Her professional life has been devoted to promoting Sri Lanka and particularly Sri Lankan trade to the world. She works for the rights of women and adolescents in her country and as a United Nations Population Fund Goodwill Ambassador. Through the National Youth Services Council she promoted reproductive health services for young people and for migrant women workers in Sri Lanka's Free Trade Zone.

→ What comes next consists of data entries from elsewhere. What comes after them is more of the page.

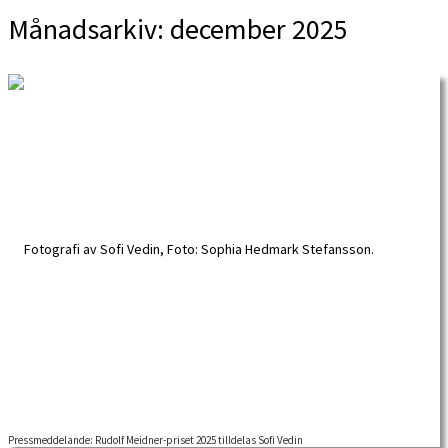
Månadsarkiv:
december 2025
Pressmeddelande: Rudolf Meidner-priset 2025 tilldelas Sofi Vedin
RUDOLF MEIDNER-PRISET 2025 för forskning i fackföreningsrörelsens historia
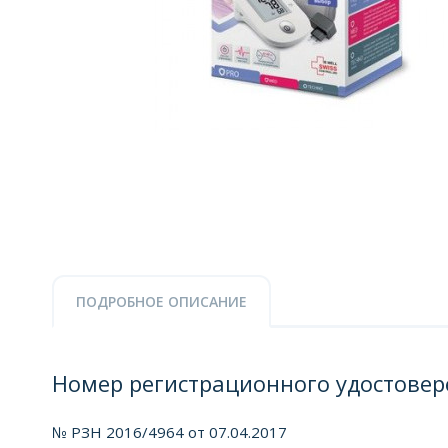
ПОДРОБНОЕ ОПИСАНИЕ
Номер регистрационного удостовер
№ РЗН 2016/4964 от 07.04.2017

Senanayake has worked with the private sector to provide reproductive health services to employees of private companies in Sri Lanka and recently starred in a film about reproductive health. Through her popular daytime television program Eliya she has become an icon for women's and children's causes in Sri Lanka.

==Diplomatic work==
In 1998 she was appointed as a United Nations Population Fund Goodwill Ambassador. Senanayake was appointed as Sri Lankan High Commissioner to Malaysia in 2002, which she held until 2004.

==Politics==
A major opposition activist, she is the Chief Organiser for the Colombo West Electorate of the United National Party. She was elected to the Western Provincial Council in 2009, topping the preferential votes list in Colombo District by obtaining 80,884 votes. There, she served as the Leader of the Opposition until being elected to the parliament in 2010 securing the fourth place in the UNP list with 66,357 preferences. In Parliament, she has raised several prominent issues such as violence against women and children, chauvinism and socio-cultural and socio-economic problems affecting Sri Lanka.

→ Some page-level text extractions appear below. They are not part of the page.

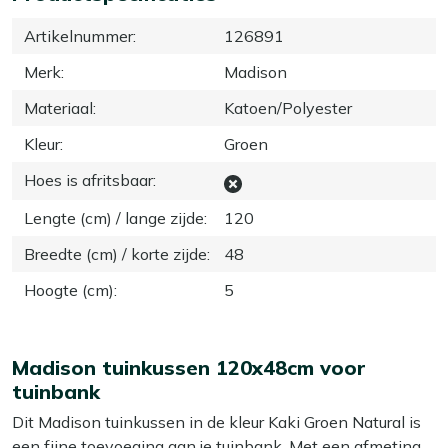
Artikelnummer
:
126891
Merk
:
Madison
Materiaal
:
Katoen/Polyester
Kleur
:
Groen
Hoes is afritsbaar
:
Lengte (cm) / lange zijde
:
120
Breedte (cm) / korte zijde
:
48
Hoogte (cm)
:
5
Madison tuinkussen 120x48cm voor
tuinbank
Dit Madison tuinkussen in de kleur Kaki Groen Natural is
een fijne toevoeging aan je tuinbank. Met een afmeting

The UK-based Guardian in its edition of 14 June 2013 published an article titled, "Top 10 sexist moments in politics: Julia Gillard, Hillary Clinton and more" which described an encounter in 2012 between Rosy Senanayake and Kumara Welgama, Sri Lanka's transport minister, as sexist. Welgama is quoted as saying, "You are such a charming woman. I cannot explain my feelings here. But if you meet me outside Parliament, I will describe them … My thoughts are running riot … I don't want to reveal [them] to the public." Senanayake was unimpressed, saying, "......As a woman you are not recognised as a person who has done so many portfolios, but always referred to as the beauty you were in your heyday. I consider that as a sexist remark."

==Allegations==
Witnesses appearing before Presidential Commission of Inquiry stated that Rosy Senanayake had leaked some secret information of the Committee on Public Enterprises (COPE) in Parliament to the Perpetual Treasuries Limited (PTL). Nuwan Salgado, the chief dealer of PTL, revealed at the commission that Arjun Aloysius, the chief executive officer of the PTL, had received a document in 2016 related to the COPE from Rosy's son, the son of Rosy Senanayake. Rosy rejected the allegations stating that she was not a Member of Parliament at the time.